Las delegaciones de ambas partes tienen un compromiso con el país, pero también el colectivo nacional está llamado a comprometerse con el proceso, a saludar y apoyar los esfuerzos por construir relaciones  que hagan posible edificar un andamiaje institucional reconocido por todos. Si son ciertas las informaciones extraoficiales sobre los inminentes anuncios de reanudación de proceso y los acuerdos  alcanzados, vaya nuestra palabra de reconocimiento a los venezolanos que componen ambas  delegaciones, por la responsabilidad política que están asumiendo por el bien de la nación y también 

  

nuestro agradecimiento a los esfuerzos de la comunidad internacional apoyando y acompañando el mecanismo de negociación que hoy los reúne. 

El papel del ciudadano. 

Los ciudadanos estamos llamados a dirigir nuestras acciones y posiciones para coadyuvar a edificar un  Acuerdo Democrático Nacional inclusivo que nos permita avanzar hacia el futuro que todos anhelamos.  La población venezolana está llamada a exigir que este regreso al Mecanismo de Negociación en México  sea definitivamente el inicio de un abordaje distinto del espacio de negociación, un compromiso con los  venezolanos que sufren y las víctimas, lo que exige una obligación con la discusión de la agenda  acordada en el Memorándum de Entendimiento, firmado entre las partes, que incluye: derechos  políticos para todos.
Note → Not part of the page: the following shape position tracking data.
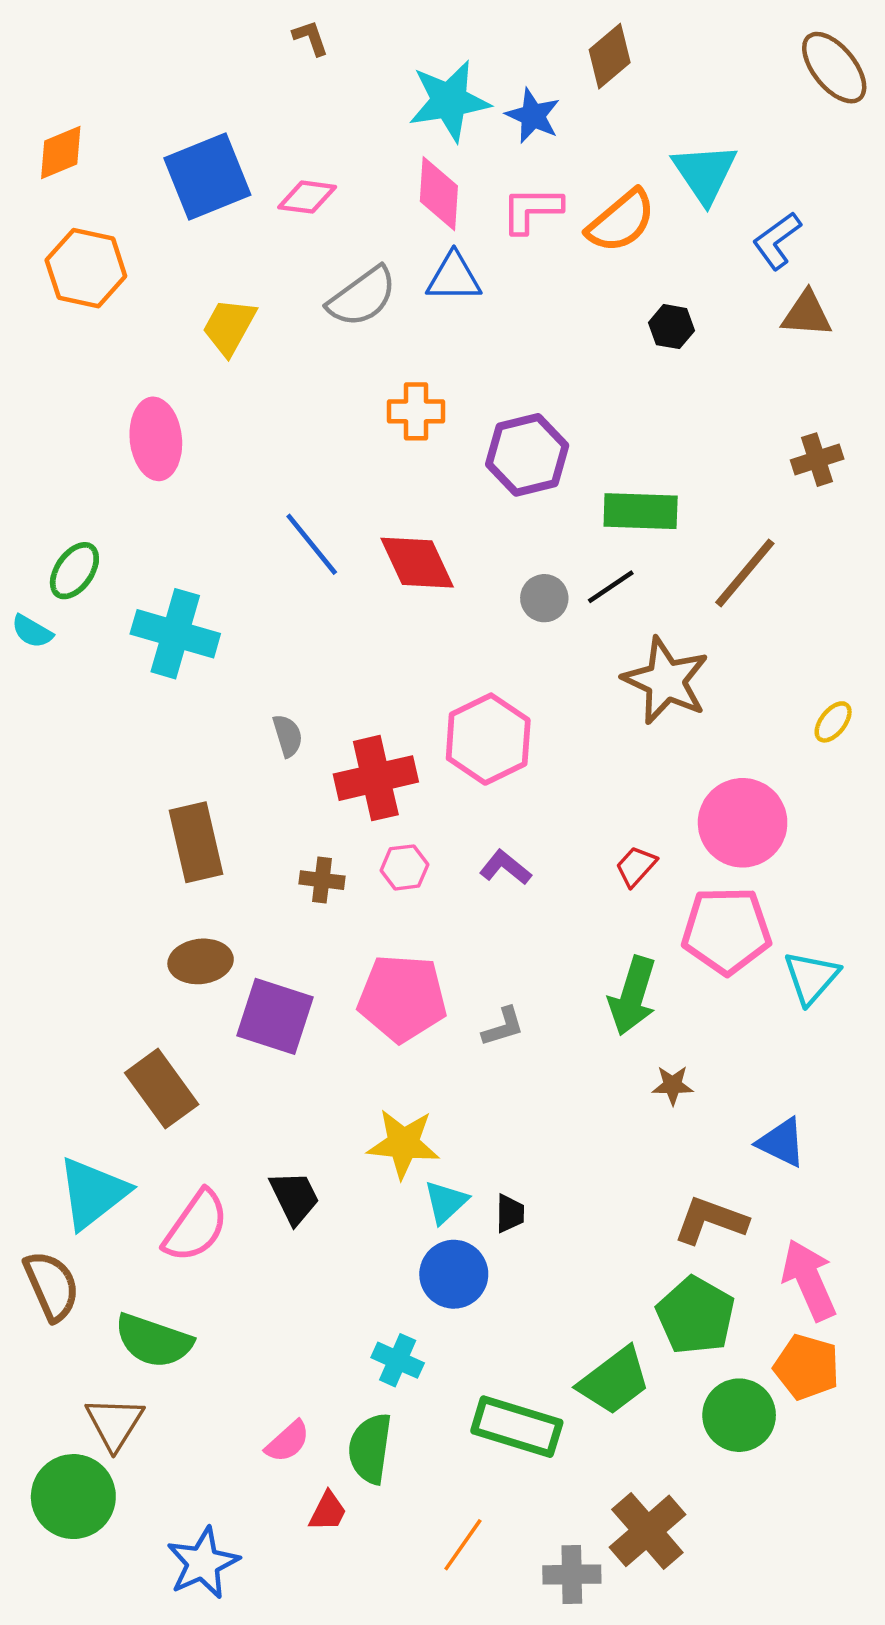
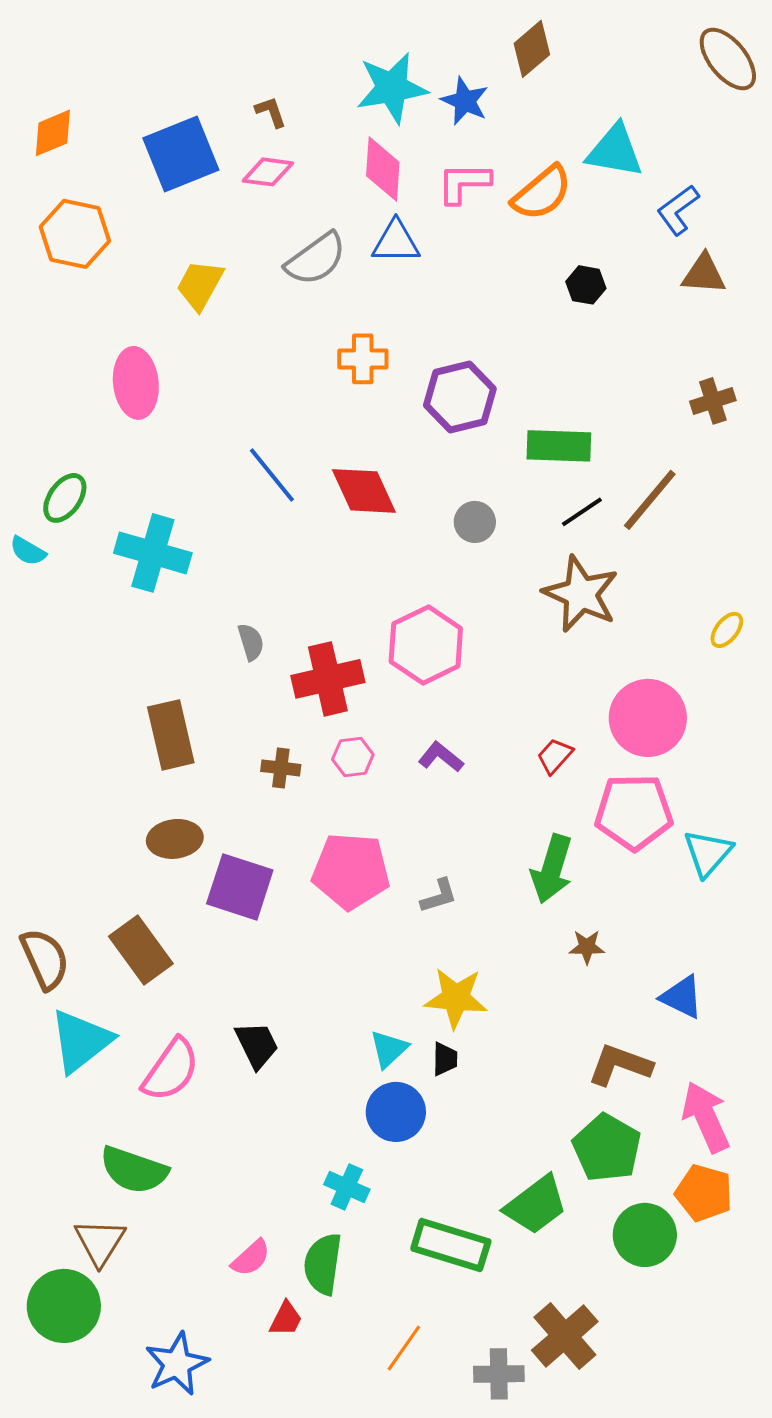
brown L-shape: (311, 38) -> (271, 112), moved
cyan triangle: (705, 173) -> (615, 151), turned -46
black line: (611, 587) -> (582, 512), moved
yellow star: (403, 1144) -> (456, 998), moved
brown semicircle: (52, 1286) -> (45, 959), moved

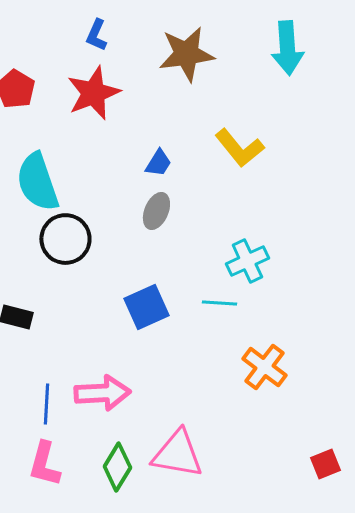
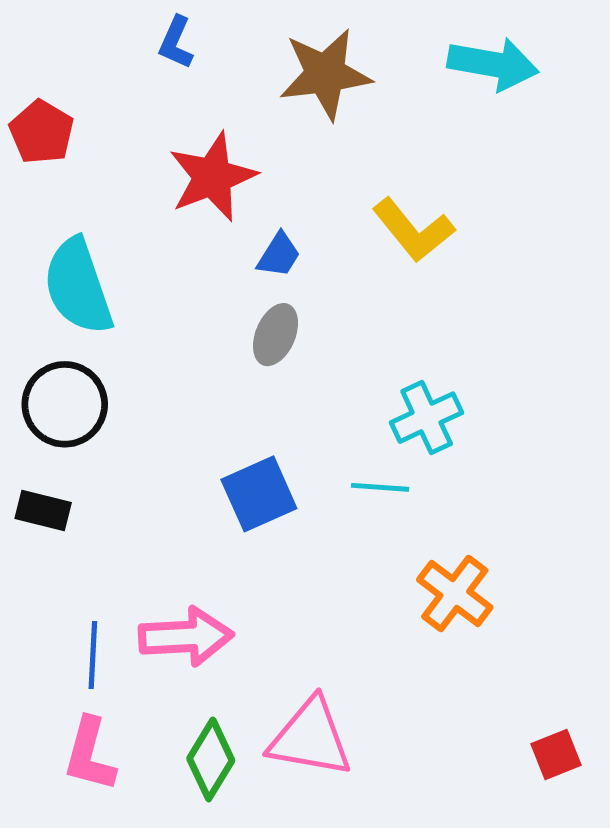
cyan arrow: (287, 48) -> (493, 64), turned -76
red star: (93, 93) -> (212, 177), moved
black circle: (65, 239) -> (65, 404), moved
Garantías electorales para todos. Cronograma electoral para elecciones observables. Levantamiento de las sanciones. Restauración de derecho a activos. Respeto al Estado  Constitucional de Derecho. Convivencia política y social. Renuncia a la violencia. Reparación de las  víctimas de la violencia. Protección de la economía nacional y medidas de protección social al pueblo  venezolano. Así como garantías de implementación, seguimiento y verificación de lo acordado y el  cumplimiento del apartado 4 de participación, que prevé mecanismos de consulta con actores sociales y  políticos no incluidos en la mesa.  

Esta exigencia encierra una lógica de transformación del conflicto y, por tanto, una demanda de cambios  reales en las formas de relación que nos permita hacer de la negociación una oportunidad, una  posibilidad para edificar juntos un país de justicia, de bienestar, de convivencia democrática, de plena  vigencia de los derechos humanos que nos saque del inmovilismo, el atraso, la miseria, la injusticia, la  impunidad y la corrupción que hoy nos dividen 

Lederach nos plantea la siguiente pregunta: ¿cómo acabamos con algo no deseado y construimos algo  que sí deseamos? 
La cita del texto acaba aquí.